A few months ago I went to my GP with a sore tummy and 12 hours later was in surgery having an emergency appendectomy. Five days later I was out of hospital and on the road to recovery.
So what's the story? I was one of the many thousands of successful operations in NHS hospitals last year. No big deal for a service in which we take success for granted and whose failures we highlight to extra-ordinary lengths. My company - PA Consulting Group - recently submitted a major report to the Irish Health Service on the use of acute hospital beds.
But what did my own recent experience have to say about the state of the current health service in Northern Ireland? And could looking at the service as a 'customer' give any additional insights into the way in which the service is run?
Appendicitis is one of those funny diseases. It is relatively widespread, regarded as a young person's problem and nearly everyone has a story about someone who has had it removed. It is according to the expert's one of the most common causes of abdominal infection and an appendectomy is the most common emergency surgical procedure. It can also be fatal. The problem lies in the failure to diagnose. A report into deaths after surgery found examples of fit your people dying from appendicitis because doctors sometimes fail to recognise the symptoms (Harry Houdini and Rudolph Valentino died from complications arising from appendicitis).
My own admission through A&E was chaotic. You were left with the feeling that long waiting times were the norm, particularly during busy periods. Even midday during the week the Triage Nurse was very busy and there appeared to be some duplication between A&E staff and those responsible for admission. All this can cause major bottlenecks during busy periods. There were lots of patients just sitting around - waiting.
In my case the system worked, but it was the diagnosis that was the tricky bit. During the day I saw five clinicians all of whom expressed doubt as to what the problem was and they all, thankfully, aired on the side of caution. The final decision to operate was taken by a Senior Register who saw me for about five minutes - he looked under pressure in what was clearly a busy day. He was still unsure but wanted to "have a look". As it turned out it was the right call. All of this came as a bit of a shock as I had been expected to leave with a pill and some lifestyle advice.
The first thing you notice about a hospital ward is the sheer number of people involved. There are the cleaners who clean the floors and dust and the ancillary staff that provide the meals. Then there are the junior nurses, nurses and sisters. The doctors have their own pecking order from the very junior doctors (four attempts to take a blood sample was a bit steep), house officers, registrars and the consultants. Outside the ward there were the laboratory people who analysed the blood tests, radiographers who did the X-ray, and administrators who managed the paperwork. They all have to be managed by managers. Above them we have the health board officials and the 1,000 people in the Department of Health and Social Services. Does everyone who works in the health service have the patient at the centre of what they do?
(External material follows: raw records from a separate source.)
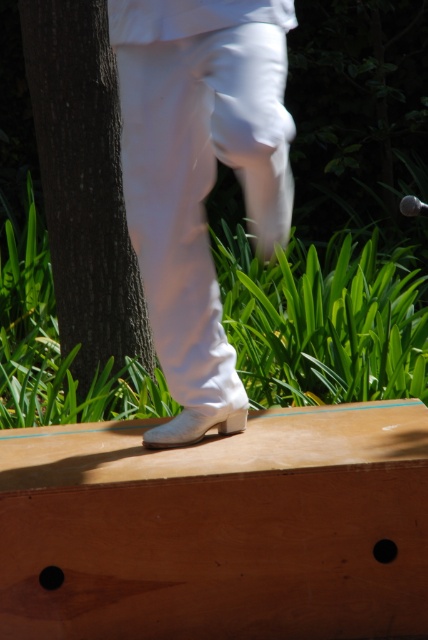 How far apart are white leather boot at center and brown rough bark at left?

white leather boot at center and brown rough bark at left are 5.01 feet apart from each other.

Which of these two, white leather boot at center or brown rough bark at left, stands taller?

brown rough bark at left

Who is more forward, (x=204, y=163) or (x=79, y=300)?

Point (x=204, y=163)

Find the location of a particular element. The height and width of the screenshot is (640, 428). white leather boot at center is located at coordinates (199, 177).

Who is more forward, (x=48, y=173) or (x=406, y=195)?

Point (x=48, y=173)

Where is `brown rough bark at left`? brown rough bark at left is located at coordinates (83, 184).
My experience was mixed. There was, for example, limited communication to me as a patient. I constantly had to ask questions as to what was happening and try and elicit information. On more than one occasion my case was spoken about as if I wasn't there - hardly good practice in this modern age.
Which raises the question as to whether the beds were being used efficiently and effectively. On my experience the answer again would have to be a mixed one. The ward I was on was only two-thirds full in the week I was in hospital (is there still a bed shortage?). My neighbour was admitted on the Friday evening for a non-emergency operation the following Monday. He subsequently told me that his operation was to be carried out the following Thursday.
My biggest problem was in relation to discharge. Good practice states that discharge planning should begin on admission. I could easily have stayed an extra two nights in hospital (Saturday and Sunday) had I not threatened to discharge myself on the Saturday morning. Also I was also given no discharge information concerning the operation I had just had (when could I drive, what care did I need to take of the wound etc ¿ ). This can be common. In the PA study for the Republic, 60% of patients did not have a discharge plan.
Hospitals are full of elderly sick people. When you are sick you don't notice it. When you are getting better it's all you can see. In our study of hospital admissions, 62% of the 3,000 patients surveyed were 65 years or over. The majority of nursing care seemed to be taken up with the care and attention of elderly patients. Make no mistake this is a difficult job.
In a small private ward the family of one patient had placed a picture of him in his early 30s. His smiling face contrasted with the very frail, very sick gentleman. The only time I heard a nurse complain was when she couldn't find an additional blanket for an elderly patient.
Our population in Northern Ireland is getting older. As it gets older it will need more hospital beds to look after it. Hospital beds are very expensive places to be. There needs to be a much greater focus on other forms of care than acute hospital beds. The Department of Health and Social Services here launched a primary and community care strategy a number of years ago. Implementation, it seems, has been slow.
The Review of Public Administration in Health has led to a smaller number of hospital trusts. Whether this will mean a reallocation of resources away from acute hospitals and into the community and the development of more effective ways of treating patients remains to be seen.
I'm grateful for the speed of access which I had to the service and the decision to operate. Technically the health service is good at what it does. It is in aftercare where the problems arise and better management of this would improve the way patients are treated.
The last word went to one of my daughters. She was devastated to know I didn't have my appendix in a jar for her 'show-and-tell' in class.